Northern national parks
Another option is to alight at Den Chai from where you can get songthaew transport north to temple town Phrae then loop north through Nan, Phayao, Phrao and Chiang Dao before approaching Chiang Mai from the north. This would allow you to explore some of Nan's national parks, little-visited Phayao and enjoy the splendid scenery between Phayao and Chiang Dao. You'd need at least ten days to do this justice, but it could be done in as little as four days (but it wouldn't be much fun).

Western borderlands I
From Sukhothai you could also head south, making a dog-leg through historic Kamphaeng Phet, before moving on to Mae Sot via Tak. Mae Sot is the jumping off point for the very remote Umphang which is home to waterfalls and a developing Thai-focussed trekking scene. Once you're done in Umphang you'll need to backtrack to Mae Sot. Not counting your trekking time you'd be looking at at least four nights.

Western borderlands II
Once you're back in Mae Sot, head north along the Thai-Burma frontier to Mae Sariang -- expect breathtaking scenery. From Mae Sariang you can take a right and complete the journey to Chiang Mai via Hot, or, instead head north, completing what is known as the Mae Hong Son Loop -- passing through Mae Hong Son, Soppong and Pai. How long have you got? You could spend a month just on this loop, but at a minimum we'd say a week for via Mae Hong Son, else overnight in Hot on the way to Chiang Mai.

Not even going in the right direction
I know we're talking about getting from Bangkok to Chiang Mai, but don't forget to veer west to explore Kanchanaburi and Sangkhlaburi. You can even go cross country afterwards between Kanchanaburi and Ayutthaya (via Suphanburi) so you don't need even return to Bangkok.

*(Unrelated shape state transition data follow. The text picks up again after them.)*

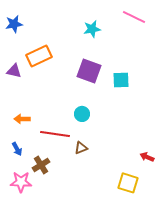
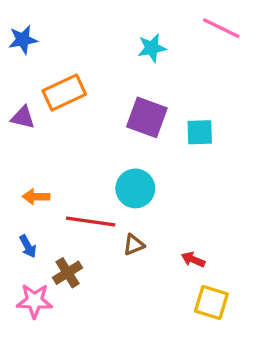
cyan circle: (82, 114) -> (135, 188), size x1.5
red arrow: (147, 157) -> (193, 260), moved

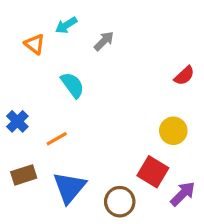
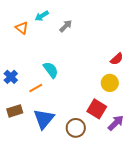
red semicircle: (184, 76) -> (117, 59), moved
cyan semicircle: (72, 85) -> (51, 70), moved

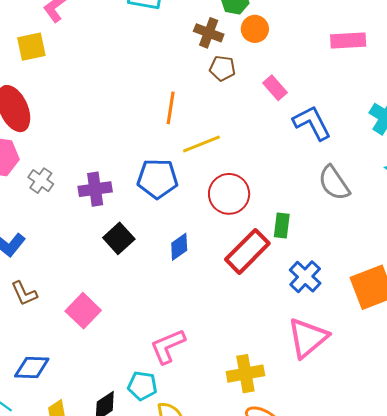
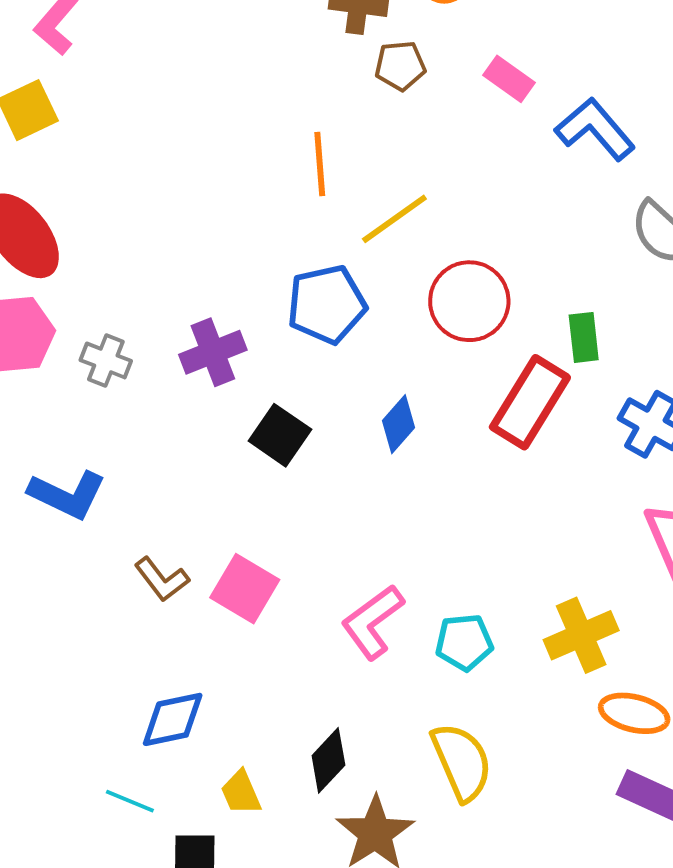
brown L-shape: (24, 293) -> (162, 579), moved
pink L-shape: (168, 346) -> (373, 622), moved
cyan pentagon: (142, 386) -> (464, 642), moved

So there you go -- time to sit down and rethink that plan you had of seeing all of northern Thailand in three days. There's a lot we still haven't covered in the above -- Chiang Rai for starters, but also Lampang, Lamphun, Uthai Thani and more -- Thailand's a big place with a lot to offer -- don't make the mistake of trying to see too much in too little time -- remember Less is More!